# tüchtig



## ThomasK

Hat *'tüchtig'* mit *'Tugend'* zu tun ? 

Im Ndl. haben wir nur 
- 'deugdzaam' (tugendhaft), 
- 'deugdelijk' (nur _Dinge_, die sich als tüchtig erweisen), 
- nicht etwa 'deugdig'. 

Dazu : klingt darin etwas Moralisches mit ? Und dazu: hat 'Tugend', wie im Ndl., vor allem oder sogar aussschliesslich eine moralische Bedeutung? 

[Sprachliche Korrekturen willkommen]


----------



## mannibreuckmann

"Deugd" und das niederdeutschte "Tucht", von dem "tüchtig" kommt, haben offensichtlich denselben Ursprung.

"Tucht" charakterisiert Dinge und Personen, die brauchbar sind, mit denen man also etwas positives "tun" kann bzw. die selbst etwas positives "tun".

"Tugend" ist offensichtlich mit "tun, Tucht, Zucht usw." verwandt und bezieht sich nicht nur auf Moralisches, sondern auf jedwedes Tun, das als gut bzw. vorbildlich betrachtet wird, z.B. auch Pünktlichkeit (um mal eine angeblich typisch deutsche Tugend zu nennen).


----------



## ThomasK

Interessante Auskünfte ! Klingt aber 'vorbildlich' nicht schon moralisch im breiten Sinne, normativ ?


----------



## mannibreuckmann

ThomasK said:


> Interessante Auskünfte ! Klingt aber 'vorbildlich' nicht schon moralisch im breiten Sinne, normativ ?



"Moral" empfinde ich deutlich stärker als "Tugend".

Es wäre z.B. nicht unmoralisch, unpünktlich zu sein.

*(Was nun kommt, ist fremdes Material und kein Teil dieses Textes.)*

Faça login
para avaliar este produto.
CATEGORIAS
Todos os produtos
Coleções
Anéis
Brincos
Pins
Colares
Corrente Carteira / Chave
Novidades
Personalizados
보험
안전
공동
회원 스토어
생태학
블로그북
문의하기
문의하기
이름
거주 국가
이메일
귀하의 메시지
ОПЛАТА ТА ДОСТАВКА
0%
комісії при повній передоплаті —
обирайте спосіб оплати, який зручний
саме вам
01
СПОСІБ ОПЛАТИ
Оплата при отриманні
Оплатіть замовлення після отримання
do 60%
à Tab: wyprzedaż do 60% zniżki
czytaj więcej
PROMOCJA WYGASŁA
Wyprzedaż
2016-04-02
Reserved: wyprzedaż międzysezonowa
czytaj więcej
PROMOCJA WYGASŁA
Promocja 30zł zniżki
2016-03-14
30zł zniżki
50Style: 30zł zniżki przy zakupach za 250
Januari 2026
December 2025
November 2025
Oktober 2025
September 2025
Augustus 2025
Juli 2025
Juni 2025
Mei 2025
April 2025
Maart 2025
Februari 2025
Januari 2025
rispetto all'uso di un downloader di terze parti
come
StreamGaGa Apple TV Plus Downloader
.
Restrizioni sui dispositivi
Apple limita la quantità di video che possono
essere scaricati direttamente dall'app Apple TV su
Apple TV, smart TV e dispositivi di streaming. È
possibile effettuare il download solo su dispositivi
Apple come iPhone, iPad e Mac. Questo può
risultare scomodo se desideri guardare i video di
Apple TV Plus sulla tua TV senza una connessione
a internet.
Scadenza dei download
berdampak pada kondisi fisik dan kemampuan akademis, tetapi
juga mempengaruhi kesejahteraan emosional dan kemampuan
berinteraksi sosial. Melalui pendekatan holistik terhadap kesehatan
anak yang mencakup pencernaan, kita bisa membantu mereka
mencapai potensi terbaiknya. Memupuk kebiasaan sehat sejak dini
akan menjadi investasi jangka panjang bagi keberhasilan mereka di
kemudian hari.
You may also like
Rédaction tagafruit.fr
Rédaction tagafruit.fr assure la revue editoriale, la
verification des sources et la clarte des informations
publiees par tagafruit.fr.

Bei "Moral" schwingt meiner Ansicht nach mit, was NICHT getan werden darf.


----------



## ThomasK

Dürfte schon stimmen, aber implizit spielt irgendein Bild von was 'gut' heißen kann mit, finde ich. Meine Fragen betrafen vor allem dieses: hier gilt 'Tugend' als belastet (richtig?), zu kirchlich, zu moralisch, im Sinne von einem von dem traditionellen Glauben her bestimmte Kategorie. Daher vermeiden wir -oder viele - 'deugd', usw., denke ich. 

'Degelijk' könnte schon funktionieren (...), aber das ist sehr allgemein. Oder einfach 'gut', oder heutzutage 'performant' vielleicht.


----------



## Frank78

mannibreuckmann said:


> "Moral" empfinde ich deutlich stärker als "Tugend".
> 
> Es wäre z.B. nicht unmoralisch, unpünktlich zu sein.
> 
> Bei "Moral" schwingt meiner Ansicht nach mit, was NICHT getan werden darf.

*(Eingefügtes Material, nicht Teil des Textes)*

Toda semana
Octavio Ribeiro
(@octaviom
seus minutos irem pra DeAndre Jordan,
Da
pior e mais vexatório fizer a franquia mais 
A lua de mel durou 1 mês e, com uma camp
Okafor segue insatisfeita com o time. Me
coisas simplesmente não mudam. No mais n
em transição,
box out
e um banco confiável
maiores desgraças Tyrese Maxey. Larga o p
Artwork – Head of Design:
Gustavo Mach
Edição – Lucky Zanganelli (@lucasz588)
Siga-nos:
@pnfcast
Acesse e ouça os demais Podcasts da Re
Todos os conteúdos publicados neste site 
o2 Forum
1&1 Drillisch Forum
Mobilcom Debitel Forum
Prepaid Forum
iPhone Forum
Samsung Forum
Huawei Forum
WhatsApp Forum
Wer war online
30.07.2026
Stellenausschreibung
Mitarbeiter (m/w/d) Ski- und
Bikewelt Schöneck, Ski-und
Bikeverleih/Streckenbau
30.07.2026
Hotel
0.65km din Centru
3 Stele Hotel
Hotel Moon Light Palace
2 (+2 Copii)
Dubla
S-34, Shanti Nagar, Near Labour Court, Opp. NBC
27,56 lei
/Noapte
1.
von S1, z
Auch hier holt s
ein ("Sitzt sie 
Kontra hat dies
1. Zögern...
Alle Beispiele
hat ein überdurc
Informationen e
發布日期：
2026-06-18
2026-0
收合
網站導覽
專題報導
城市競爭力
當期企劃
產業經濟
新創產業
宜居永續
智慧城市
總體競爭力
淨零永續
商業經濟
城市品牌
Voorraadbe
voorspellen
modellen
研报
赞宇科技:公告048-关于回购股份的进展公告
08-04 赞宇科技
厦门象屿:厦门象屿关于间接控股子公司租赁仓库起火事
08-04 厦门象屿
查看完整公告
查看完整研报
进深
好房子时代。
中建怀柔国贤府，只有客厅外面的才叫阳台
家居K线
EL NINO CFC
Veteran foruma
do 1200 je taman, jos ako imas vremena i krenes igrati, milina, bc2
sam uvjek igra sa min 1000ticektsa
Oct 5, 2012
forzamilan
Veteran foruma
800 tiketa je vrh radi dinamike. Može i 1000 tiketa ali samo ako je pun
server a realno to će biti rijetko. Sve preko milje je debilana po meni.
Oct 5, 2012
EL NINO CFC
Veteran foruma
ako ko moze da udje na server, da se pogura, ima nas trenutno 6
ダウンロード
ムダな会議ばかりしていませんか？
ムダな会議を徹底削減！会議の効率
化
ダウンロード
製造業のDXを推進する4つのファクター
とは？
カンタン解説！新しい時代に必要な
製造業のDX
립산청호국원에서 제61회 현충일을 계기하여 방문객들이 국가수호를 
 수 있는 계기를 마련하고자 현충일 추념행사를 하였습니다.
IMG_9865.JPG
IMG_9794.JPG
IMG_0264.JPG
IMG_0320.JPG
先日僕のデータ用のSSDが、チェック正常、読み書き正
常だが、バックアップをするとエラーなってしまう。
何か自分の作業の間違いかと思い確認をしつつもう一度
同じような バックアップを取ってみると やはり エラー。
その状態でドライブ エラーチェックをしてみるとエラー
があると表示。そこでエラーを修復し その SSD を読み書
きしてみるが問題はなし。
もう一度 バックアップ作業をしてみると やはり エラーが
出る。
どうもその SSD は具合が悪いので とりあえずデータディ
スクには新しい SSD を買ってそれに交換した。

Ich weiß nicht, ob man die Begriffe direkt vergleichen und sogar sagen kann Moral sei etwas stärkeres als Tugend.

Moral ist oft als äußere Konvention anzusehen, während Tugend von innen, d.h. vom Individuum selbst kommt.


----------



## mannibreuckmann

ThomasK said:


> hier gilt 'Tugend' als belastet (richtig?), zu kirchlich, zu moralisch, im Sinne von einem von dem traditionellen Glauben her bestimmte Kategorie. Daher vermeiden wir -oder viele - 'deugd', usw., denke ich.

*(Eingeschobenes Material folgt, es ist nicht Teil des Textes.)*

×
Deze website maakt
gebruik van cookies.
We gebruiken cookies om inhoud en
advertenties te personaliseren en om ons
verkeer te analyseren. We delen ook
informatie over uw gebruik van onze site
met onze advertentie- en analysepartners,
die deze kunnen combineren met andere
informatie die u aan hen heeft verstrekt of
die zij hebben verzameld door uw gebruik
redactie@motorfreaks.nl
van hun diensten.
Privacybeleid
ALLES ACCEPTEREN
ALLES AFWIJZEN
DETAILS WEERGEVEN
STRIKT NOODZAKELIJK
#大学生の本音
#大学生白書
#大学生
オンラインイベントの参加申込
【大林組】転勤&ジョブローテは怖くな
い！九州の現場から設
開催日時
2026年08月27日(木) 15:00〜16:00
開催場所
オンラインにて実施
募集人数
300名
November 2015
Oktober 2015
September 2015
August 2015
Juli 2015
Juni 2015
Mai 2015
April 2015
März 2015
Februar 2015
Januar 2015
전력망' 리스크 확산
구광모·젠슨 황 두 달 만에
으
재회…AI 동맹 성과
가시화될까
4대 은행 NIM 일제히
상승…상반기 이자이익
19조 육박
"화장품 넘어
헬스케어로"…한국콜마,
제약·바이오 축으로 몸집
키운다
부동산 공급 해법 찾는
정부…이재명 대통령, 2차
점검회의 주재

Nach meiner Einschätzung gilt das für "Tugend" im Deutschen genauso.

Die verwandten Begriffe "taugen" und "tüchtig" werden ganz normal verwendet.


----------



## ThomasK

Ganz normal ? ;-) Sind wir je normal ? --- Ich vermute aber, 'tüchtig' ist genau desselbe wie 'degelijk' im Niederländischen, ohne irgendeinen moralischen Unterton (?). 

Aber das gilt auch für Personen, nehme ich an.


----------



## Frank78

mannibreuckmann said:


> Nach meiner Einschätzung gilt das für "Tugend" im Deutschen genauso.



Beispiele???

Ich denk bei Tugend an die 4 Kardinaltugenden oder preußische Tugenden. Beide haben recht wenig mit dem christlichen Glauben zu tun, erstere überhaupt nichts.

Mag sein, das dies im katholischen Köln anders ist.


----------



## ThomasK

Welche Kardinaltugenden bitte ??? Pünktlichkeit ???


----------



## Frank78

Weisheit, Tapferkeit, Mäßigung und Gerechtigkeit laut Plato.


----------



## mannibreuckmann

Frank78 said:


> Beispiele???
> 
> Ich denk bei Tugend an die 4 Kardinaltugenden oder preußische Tugenden. Beide haben recht wenig mit dem christlichen Glauben zu tun, erstere überhaupt nichts.
> 
> Mag sein, das dies im katholischen Köln anders ist.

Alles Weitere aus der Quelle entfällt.